_Records supplied_:
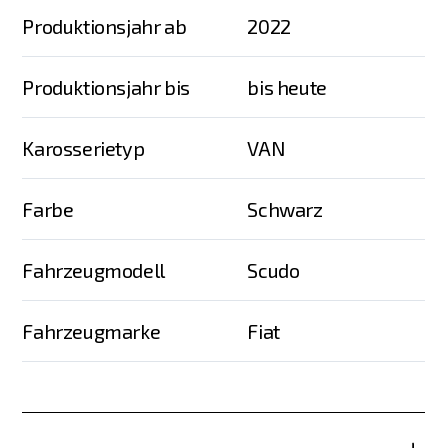
Produktionsjahr ab
2022
Produktionsjahr bis
bis heute
Karosserietyp
VAN
Farbe
Schwarz
Fahrzeugmodell
Scudo
Fahrzeugmarke
Fiat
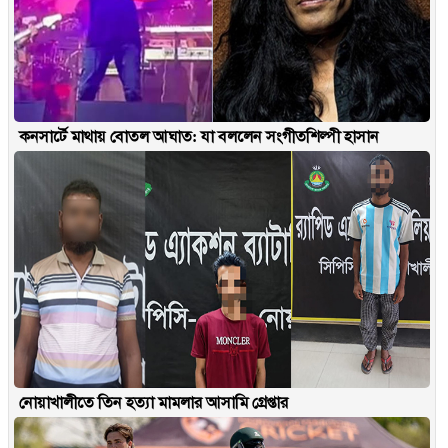
কনসার্টে মাথায় বোতল আঘাত: যা বললেন সংগীতশিল্পী হাসান
নোয়াখালীতে তিন হত্যা মামলার আসামি গ্রেপ্তার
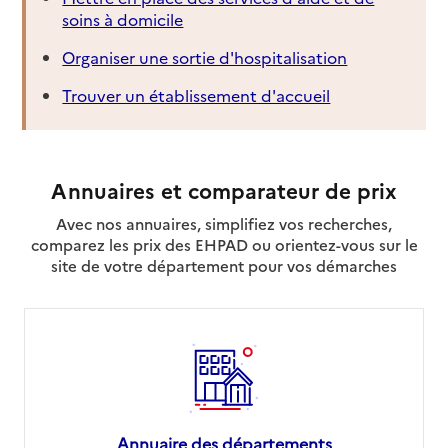
soins à domicile
Organiser une sortie d'hospitalisation
Trouver un établissement d'accueil
Annuaires et comparateur de prix
Avec nos annuaires, simplifiez vos recherches,
comparez les prix des EHPAD ou orientez-vous sur le
site de votre département pour vos démarches
Annuaire des départements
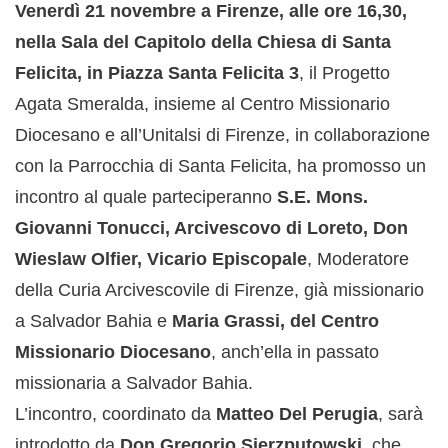
Venerdì 21 novembre a Firenze, alle ore 16,30,
nella Sala del Capitolo della Chiesa di Santa
Felicita, in Piazza Santa Felicita 3
, il Progetto
Agata Smeralda, insieme al Centro Missionario
Diocesano e all’Unitalsi di Firenze, in collaborazione
con la Parrocchia di Santa Felicita, ha promosso un
incontro al quale parteciperanno
S.E. Mons.
Giovanni Tonucci, Arcivescovo di Loreto, Don
Wieslaw Olfier, Vicario Episcopale
, Moderatore
della Curia Arcivescovile di Firenze, già missionario
a Salvador Bahia e
Maria Grassi, del Centro
Missionario Diocesano
, anch’ella in passato
missionaria a Salvador Bahia.
L’incontro, coordinato da
Matteo Del Perugia
, sarà
introdotto da
Don Gregorio Sierzputowski
, che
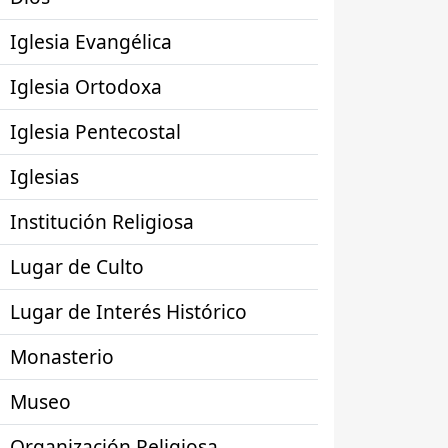
Iglesia Evangélica
Iglesia Ortodoxa
Iglesia Pentecostal
Iglesias
Institución Religiosa
Lugar de Culto
Lugar de Interés Histórico
Monasterio
Museo
Organización Religiosa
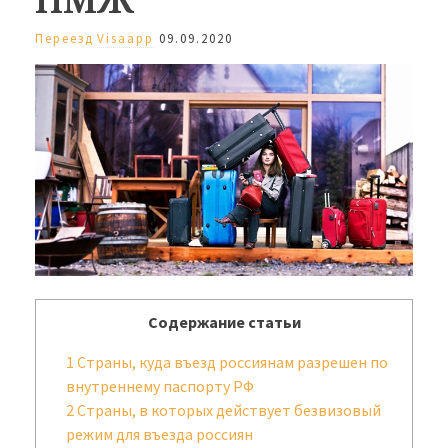
Переезд
Visaapp
09.09.2020
Содержание статьи
1
Страны, куда въезд россиянам разрешен по
внутреннему паспорту РФ
2
Страны, в которых действует безвизовый
режим для въезда россиян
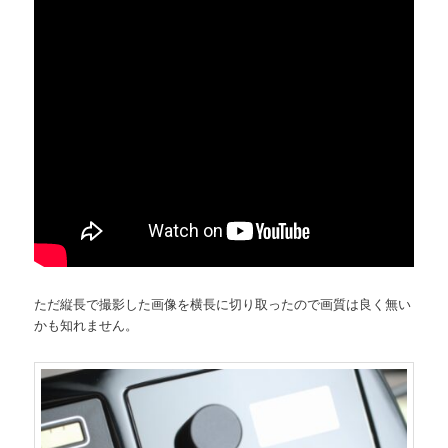
ただ縦長で撮影した画像を横長に切り取ったので画質は良く無い
かも知れません。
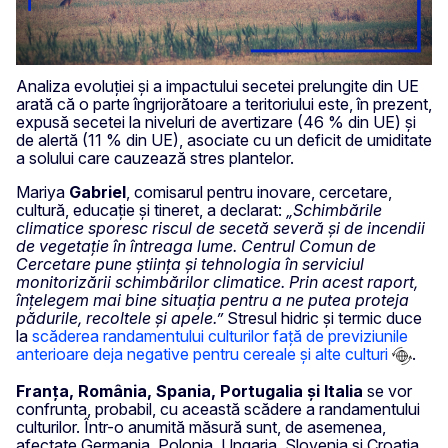
Analiza evoluției și a impactului secetei prelungite din UE
arată că o parte îngrijorătoare a teritoriului este, în prezent,
expusă secetei la niveluri de avertizare (46 % din UE) și
de alertă (11 % din UE), asociate cu un deficit de umiditate
a solului care cauzează stres plantelor.
Mariya
Gabriel
, comisarul pentru inovare, cercetare,
cultură, educație și tineret, a declarat:
„Schimbările
climatice sporesc riscul de secetă severă și de incendii
de vegetație în întreaga lume. Centrul Comun de
Cercetare pune știința și tehnologia în serviciul
monitorizării schimbărilor climatice. Prin acest raport,
înțelegem mai bine situația pentru a ne putea proteja
pădurile, recoltele și apele.”
Stresul hidric și termic duce
la
scăderea randamentului culturilor față de previziunile
anterioare deja negative pentru cereale și alte culturi
.
Franța, România, Spania, Portugalia și Italia
se vor
confrunta, probabil, cu această scădere a randamentului
culturilor. Într-o anumită măsură sunt, de asemenea,
afectate Germania, Polonia, Ungaria, Slovenia și Croația.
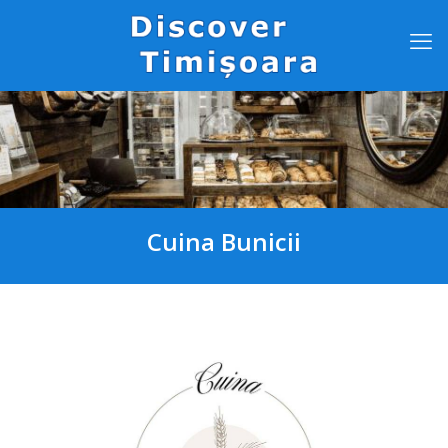
Cuina Bunicii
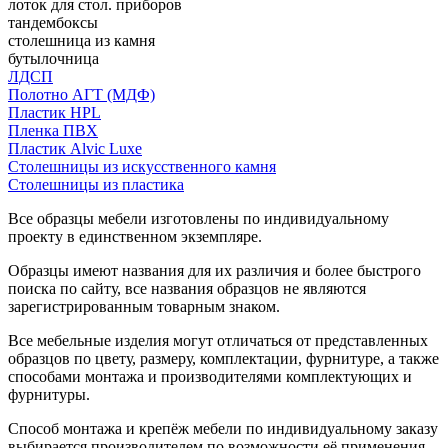
лоток для стол. приборов
тандембоксы
столешница из камня
бутылочница
ЛДСП
Полотно АГТ (МДФ)
Пластик HPL
Пленка ПВХ
Пластик Alvic Luxe
Столешницы из искусственного камня
Столешницы из пластика
Все образцы мебели изготовлены по индивидуальному
проекту в единственном экземпляре.
Образцы имеют названия для их различия и более быстрого
поиска по сайту, все названия образцов не являются
зарегистрированным товарным знаком.
Все мебельные изделия могут отличаться от представленных
образцов по цвету, размеру, комплектации, фурнитуре, а также
способами монтажа и производителями комплектующих и
фурнитуры.
Способ монтажа и крепёж мебели по индивидуальному заказу
выбирается производителем по возможности её применения.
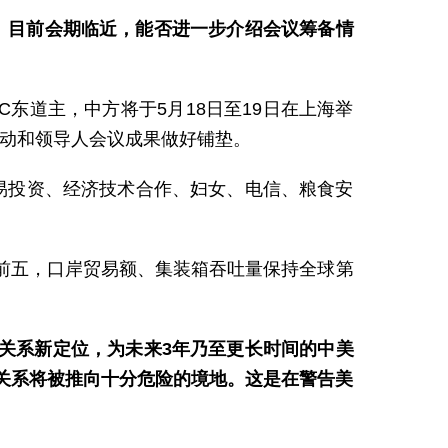
会。目前会期临近，能否进一步介绍会议筹备情
C东道主，中方将于5月18日至19日在上海举
活动和领导人会议成果做好铺垫。
贸易投资、经济技术合作、妇女、电信、粮食安
前五，口岸贸易额、集装箱吞吐量保持全球第
关系新定位，为未来3年乃至更长时间的中美
关系将被推向十分危险的境地。这是在警告美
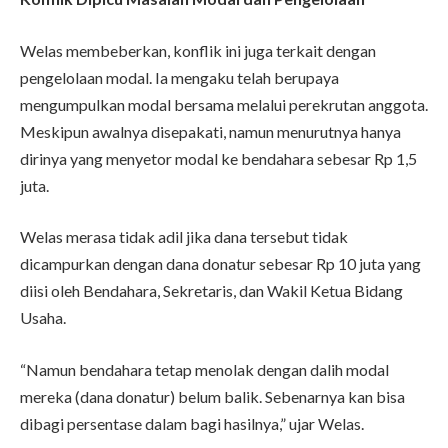
Welas membeberkan, konflik ini juga terkait dengan
pengelolaan modal. Ia mengaku telah berupaya
mengumpulkan modal bersama melalui perekrutan anggota.
Meskipun awalnya disepakati, namun menurutnya hanya
dirinya yang menyetor modal ke bendahara sebesar Rp 1,5
juta.
Welas merasa tidak adil jika dana tersebut tidak
dicampurkan dengan dana donatur sebesar Rp 10 juta yang
diisi oleh Bendahara, Sekretaris, dan Wakil Ketua Bidang
Usaha.
“Namun bendahara tetap menolak dengan dalih modal
mereka (dana donatur) belum balik. Sebenarnya kan bisa
dibagi persentase dalam bagi hasilnya,” ujar Welas.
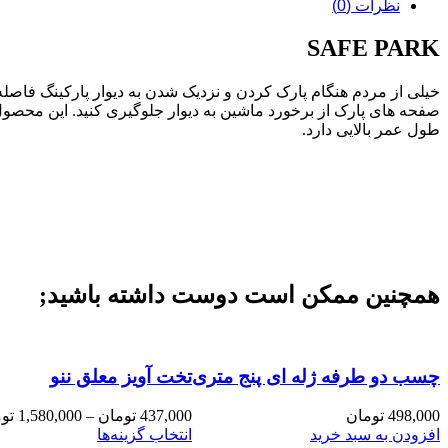
نظرات (0)
SAFE PARK
صفحه های پارک از برخورد ماشین به دیوار جلوگیری کنید. این محصول
طول عمر بالایی دارد.
همچنین ممکن است دوست داشته باشید;
چسب دو طرفه ژله ای پنج متری
تخت آویز معلق ننو
498,000
تومان
437,000
تومان
–
1,580,000
تو
این
افزودن به سبد خرید
انتخاب گزینه‌ها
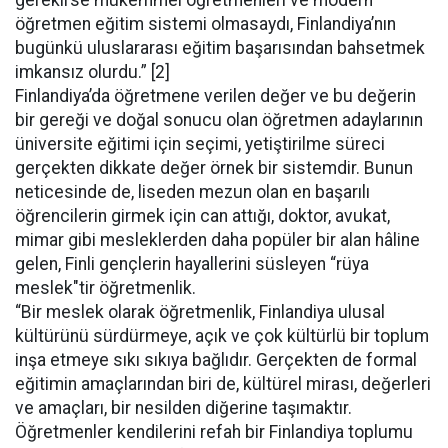
gerekirse mükemmel öğretmenleri ve modern
öğretmen eğitim sistemi olmasaydı, Finlandiya’nın
bugünkü uluslararası eğitim başarısından bahsetmek
imkansız olurdu.” [2]
Finlandiya’da öğretmene verilen değer ve bu değerin
bir gereği ve doğal sonucu olan öğretmen adaylarının
üniversite eğitimi için seçimi, yetiştirilme süreci
gerçekten dikkate değer örnek bir sistemdir. Bunun
neticesinde de, liseden mezun olan en başarılı
öğrencilerin girmek için can attığı, doktor, avukat,
mimar gibi mesleklerden daha popüler bir alan hâline
gelen, Finli gençlerin hayallerini süsleyen “rüya
meslek"tir öğretmenlik.
“Bir meslek olarak öğretmenlik, Finlandiya ulusal
kültürünü sürdürmeye, açık ve çok kültürlü bir toplum
inşa etmeye sıkı sıkıya bağlıdır. Gerçekten de formal
eğitimin amaçlarından biri de, kültürel mirası, değerleri
ve amaçları, bir nesilden diğerine taşımaktır.
Öğretmenler kendilerini refah bir Finlandiya toplumu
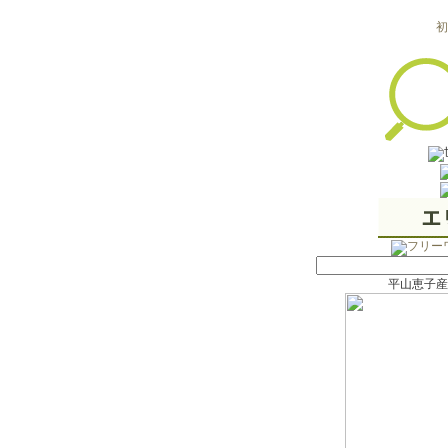
初
平山恵子産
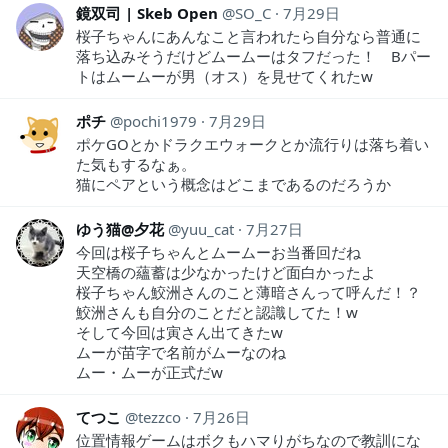
鏡双司 | Skeb Open
SO_C
7月29日
桜子ちゃんにあんなこと言われたら自分なら普通に
落ち込みそうだけどムームーはタフだった！ Bパー
トはムームーが男（オス）を見せてくれたw
ポチ
pochi1979
7月29日
ポケGOとかドラクエウォークとか流行りは落ち着い
た気もするなぁ。
猫にペアという概念はどこまであるのだろうか
ゆう猫@夕花
yuu_cat
7月27日
今回は桜子ちゃんとムームーお当番回だね
天空橋の蘊蓄は少なかったけど面白かったよ
桜子ちゃん鮫洲さんのこと薄暗さんって呼んだ！？
鮫洲さんも自分のことだと認識してた！w
そして今回は寅さん出てきたw
ムーが苗字で名前がムーなのね
ムー・ムーが正式だw
てつこ
tezzco
7月26日
位置情報ゲームはボクもハマりがちなので教訓にな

_What the exercise asks_: Repeat only what runs from the first line of the records above to the line with "soins à domicile", both included, word for word, minus the pictures.

_Response below_:
Produktionsjahr ab
2022
Produktionsjahr bis
bis heute
Karosserietyp
VAN
Farbe
Schwarz
Fahrzeugmodell
Scudo
Fahrzeugmarke
Fiat
কনসার্টে মাথায় বোতল আঘাত: যা বললেন সংগীতশিল্পী হাসান
নোয়াখালীতে তিন হত্যা মামলার আসামি গ্রেপ্তার
soins à domicile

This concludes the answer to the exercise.